One solution to the problem of contagion was for the government to institute central banks, which would act as a lender of last resort. The idea, as formulated by Walter Bagehot in his famous 1873 work Lombard Street, was that a central bank’s role in a crisis should be to lend to solvent banks on good collateral at high interest rates.  

But during the 1930s, the Federal Reserve didn’t perform this function. As Norbert Michel points out, “In 1929, the Federal Reserve Board prohibited the extension of credit to any member bank that it suspected of stock market lending, a decision that ultimately led to a 33 percent decline in the economy’s stock of money.” But instead of insisting that the central bank do better, politicians decided that additional regulations were needed to address the problem. 

This led to the creation of deposit insurance. Now, instead of propping up solvent but illiquid institutions, the FDIC would try to prevent runs by promising to bail out depositors (up to a legally defined limit) even of insolvent banks.

But now regulators started to see contagion lurking around every corner, and came to believe that large financial institutions could not be allowed to fail lest that lead to the failure of other banking institutions tied to them in some way, thus setting off a chain of failures that could bring down the system. Thus was born the doctrine of “too big to fail.”

Actually, that name is misleading. A “too big to fail” institution can be allowed to fail in the sense that the company’s shareholders can be wiped out. What the government doesn’t let happen to such companies is for their debt holders (including depositors) to lose money: they are made whole.

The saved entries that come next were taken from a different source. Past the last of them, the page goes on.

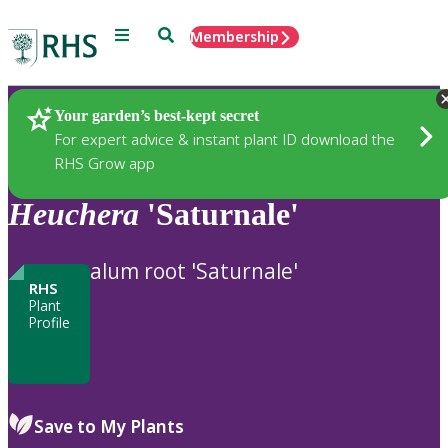
Menu
Search
Membership
Home
Plants
Your garden’s best-kept secret
For expert advice & instant plant ID download the
RHS Grow app
Heuchera
'Saturnale'
alum root 'Saturnale'
RHS
Plant
Profile
Save to My Plants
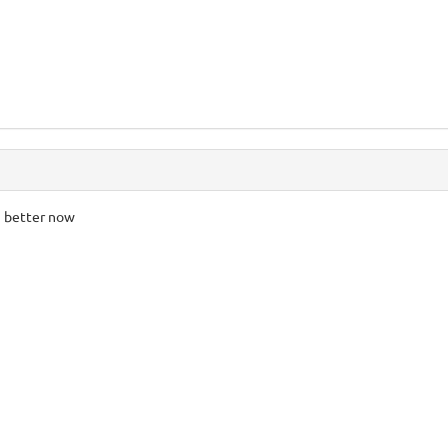
h better now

Under Section 13(c) of the Federal Deposit Insurance Act of 1950, the FDIC was empowered to bail out a bank “when in the opinion of the Board of Directors the continued operation of such bank is essential to provide adequate banking service in the community.” It would first use that authority in 1971 to save Boston’s Unity Bank, but such bailouts would quickly become the norm, with the major turning point being the bailout of Continental Illinois in 1984.

As a result of “too big to fail,” much of the remaining debt holder-driven discipline was eliminated from the system. Thanks to the moral hazard created by the government’s deposit insurance and “too big to fail” subsidies, financial institutions were able to grow larger, more leveraged, and more reckless than ever before, creating just the sort of systemic risk that deposit insurance was supposed to prevent.

The bottom line is that Glass-Steagall failed on two counts: it did not fix the problems that had led to the Great Depression and it created new problems that would in time contribute to further crises.